So I greatly looked forward to reading Second Sleep. It's an interesting concept, but the book is a complete let down towards the end, which was very weak and disappointing, as if RH couldn't see how to end the novel.

For me, the book was a waste of time. ( )
  DianaPeter | Mar 20, 2024 |
This is a post apocalyptic novel that does, at least initially, reminds on Miller’s A Canticle For Leibovitz”. We find man’s proclivity to repeat mistakes a the theme of both novels. Harris’ The Second Sleep has a setting that is somewhat close, even if some important plot elements and characters are expressed quite differently. Fairfax, priest and protagonist lives hundreds of years after a cataclysm which causes and exact articulation remains unknown throughout the book. The cataclysm, itself, is mythologized and becomes prioritized in a reborn Christian catechism.
Harris’ character development is not quite as complex and in depth as we are used to from his characters in Fatherland or say Conclave. Not a problem, after all The Second Sleep is Science Fiction, and as such I prioritize the idea behind it. And let me tell you, not only is the idea “fantastic” but also it does matter in a sense that it makes us look at our civilization from the perspective of history. All civilizations think they are invulnerable, act as if they were - ours being no exception. Science, rationality, historical facts, be damned. So, it is a novel, literature that, instead, must provide the emotional impetus to consider the looming dangers we are facing. Such a novel is The Second Life - and lest I forget - its damned good entertainment, too. ( )
  nitrolpost | Mar 19, 2024 |
What starts like a late medieval-set novel, reveals itself even after first few chapters to be an SF story with a twist.

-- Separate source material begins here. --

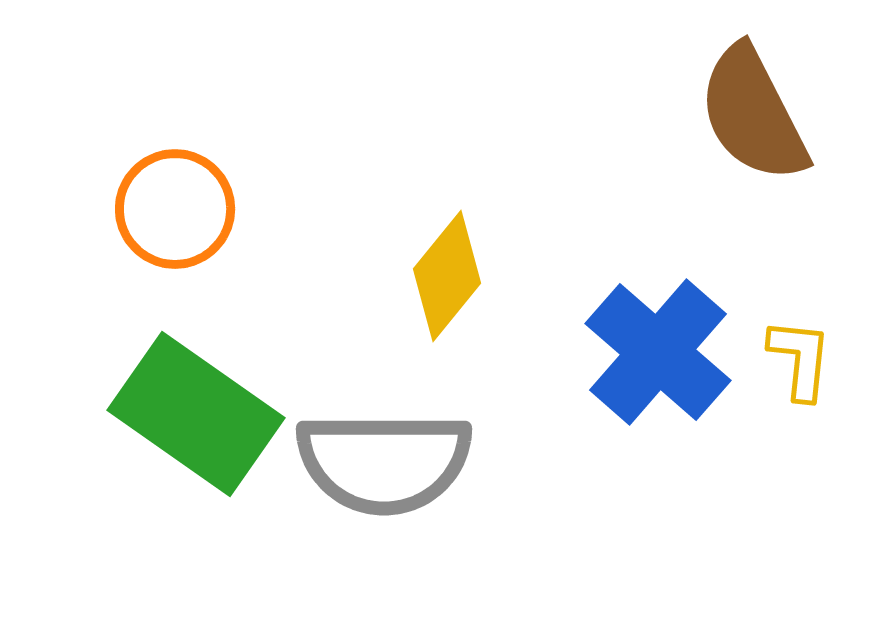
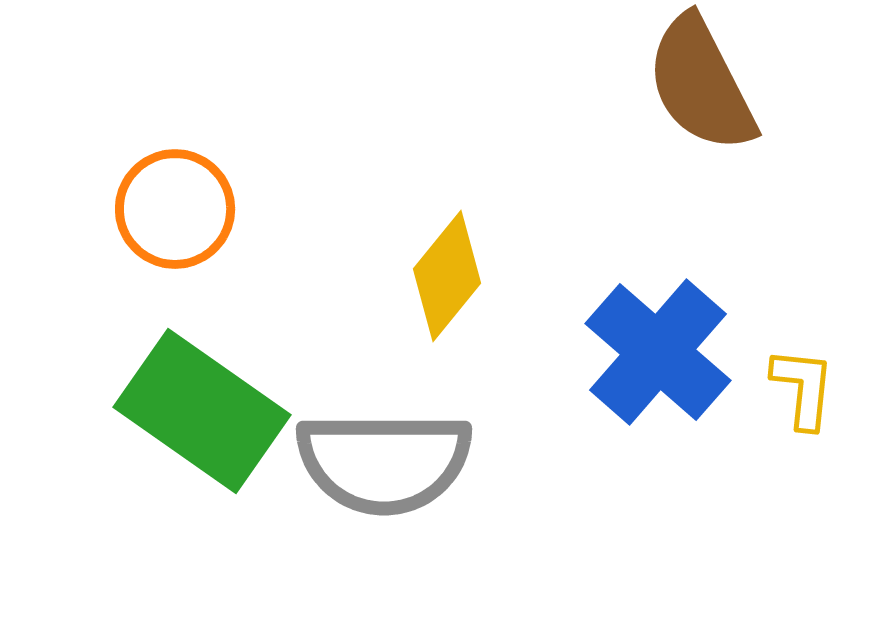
brown semicircle: moved 52 px left, 30 px up
yellow L-shape: moved 3 px right, 29 px down
green rectangle: moved 6 px right, 3 px up
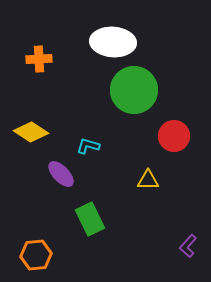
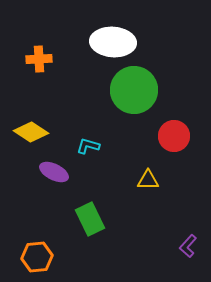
purple ellipse: moved 7 px left, 2 px up; rotated 20 degrees counterclockwise
orange hexagon: moved 1 px right, 2 px down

We are given a dystopian view of England in far future after a cataclysmic event (after hundreds of years nobody knows what and actually when) that basically sent entire world back into middle ages. Religion is again treated as an ultimate truth, something that exist to save the humanity from the Hell created by the science in time before the Fall. Church (in this case Anglican, but story describes also similar theological societies rising all over the world - meaning all religions are on the rise, and rather tightly coupled with state and almost constant warfare) rules as the spiritual part of the state, it's moral backbone (as I said, middle ages,right). As a consequence any attempt to learn from the past (or for that case, any digression from any official religious view of world events, past, present and future), led by old, weary professor-like types is marked as heresy and people pursuing this forbidden knowledge always end up in chains, locked for life or very much up to the point where they get released broken, mentally and physically, their whole body of work destroyed.

So far, usual religion iron-fist vs science's pure seeking of truth. Right?

So when unsuspecting young priest ends up sent by his Bishop to bury the priest that was found dead in rather suspicious circumstances (again keep in mind that superstition rules in this world, at least on the surface, so finding death bodies in any place named Devil's whatever automatically means Evil Spirits are responsible, so everything is suspicious) he starts (again unwittingly) to unravel mystery around the dead priest and his parish.

What comes out is very good study of human nature. Priest, young and very much susceptible to earthly pleasures, [forbidden] love affair, nefarious Bishop, strong [in body and in will] adventurer, and broken scientists, they all become parts of the story that very slowly, in a detective-like-way that could easily be written by Agatha Christie, ends up in a climax that [at least for me] echoes the ending of the original Planet of the Apes.

I wont say anything about the end because this rather short novel is so easy to spoil. What I will say is that author perfectly explains the human nature, and what people are ready to do to achieve their goals. And if I read this book at the time when it was published (2019) I would be very much surprised (shocked is rather heavy word). But after the world-wide disaster of handling the emergency in last 3 years book rings very very true - one does not want to see what human society is willing to do in time of crisis, it is never nice and level of enlightenment of any party involved plays absolutely no role - they all see themselves as the chosen ones.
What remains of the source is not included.